Retype each line of the listing below, from the first through the one holding "Image resolution: width=997", with no other lines.

═══

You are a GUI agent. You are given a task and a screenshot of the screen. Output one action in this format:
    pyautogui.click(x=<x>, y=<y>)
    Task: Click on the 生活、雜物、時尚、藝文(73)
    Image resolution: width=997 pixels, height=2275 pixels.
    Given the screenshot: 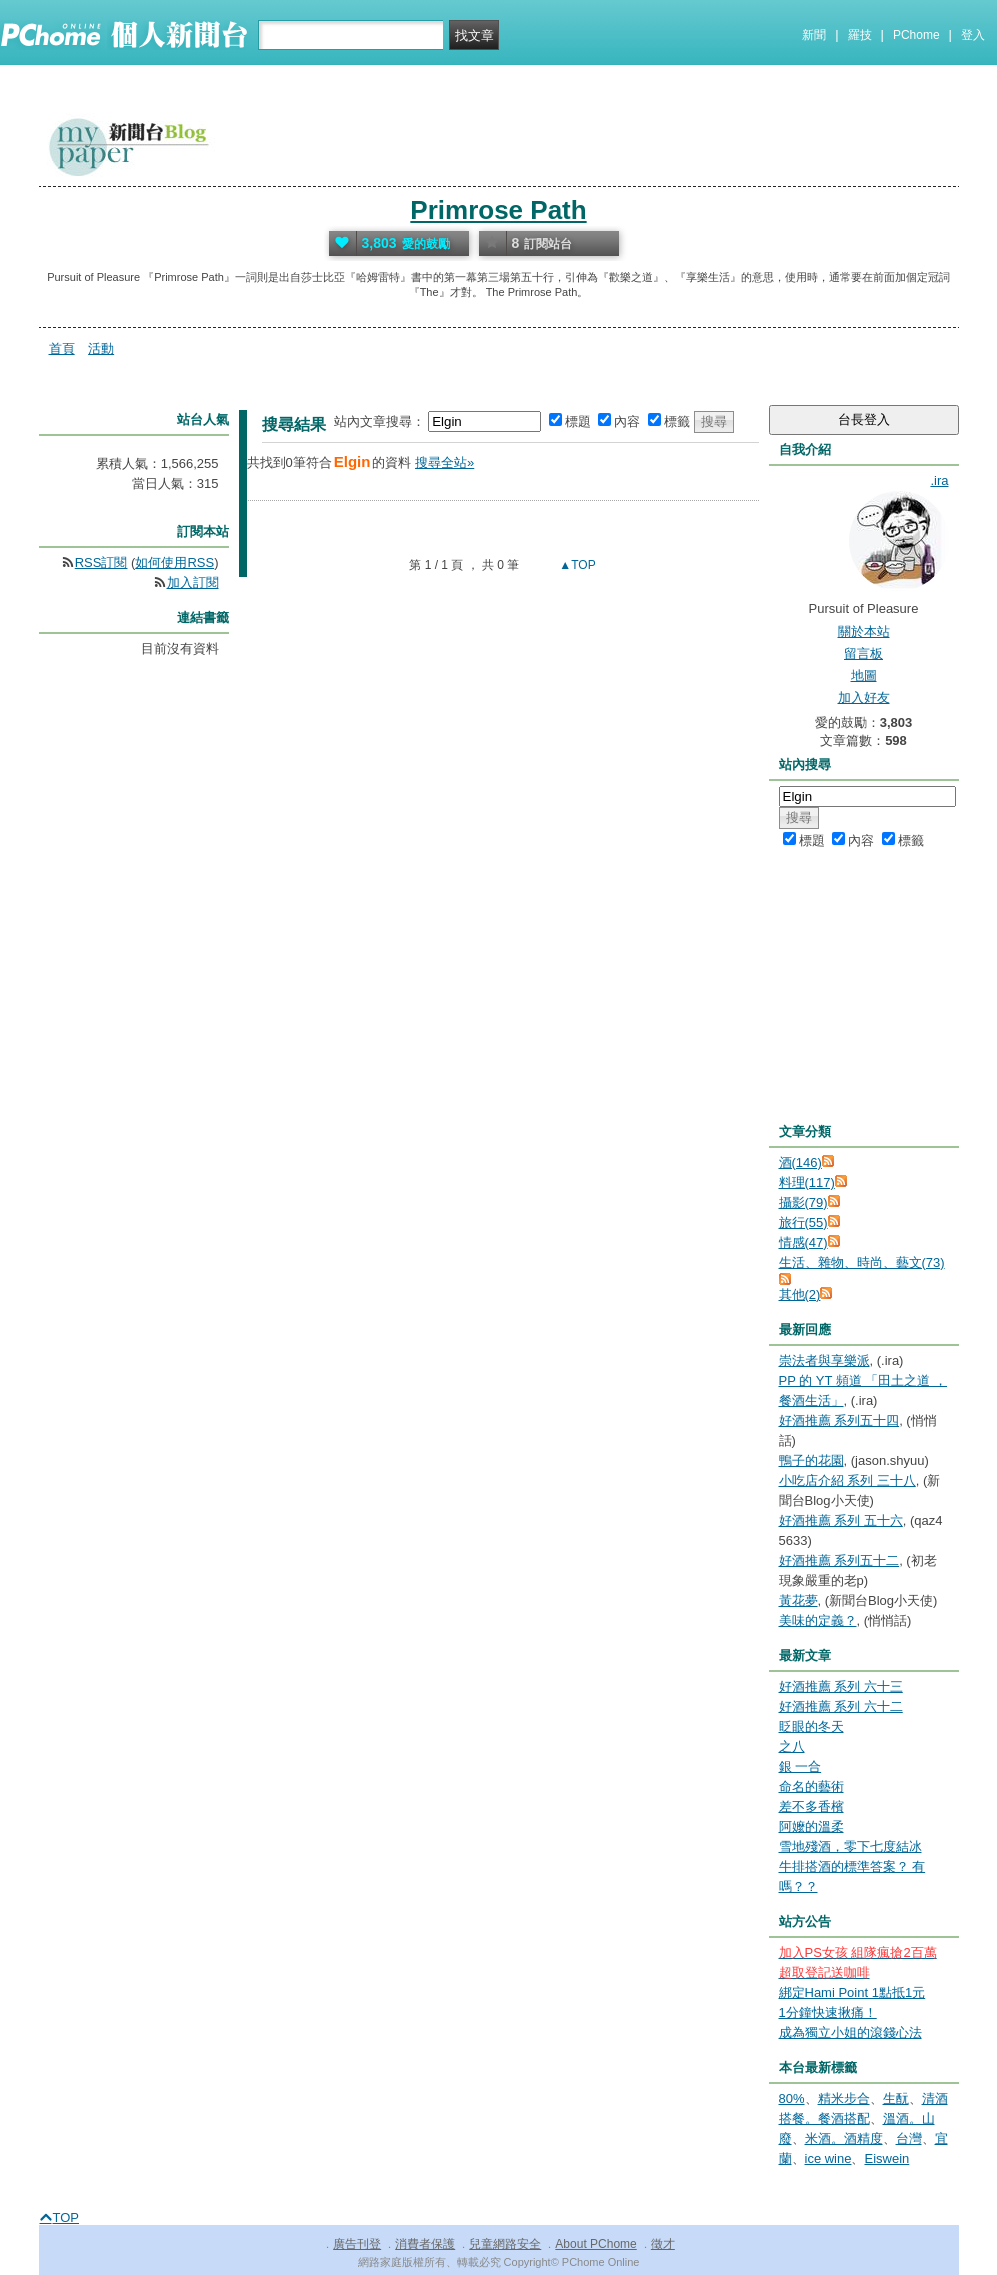 What is the action you would take?
    pyautogui.click(x=862, y=1262)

═══

- OUTPUT FOR THIS EXERCISE -
You are a GUI agent. You are given a task and a screenshot of the screen. Output one action in this format:
    pyautogui.click(x=<x>, y=<y>)
    Task: Click on the 生活、雜物、時尚、藝文(73)
    Image resolution: width=997 pixels, height=2275 pixels.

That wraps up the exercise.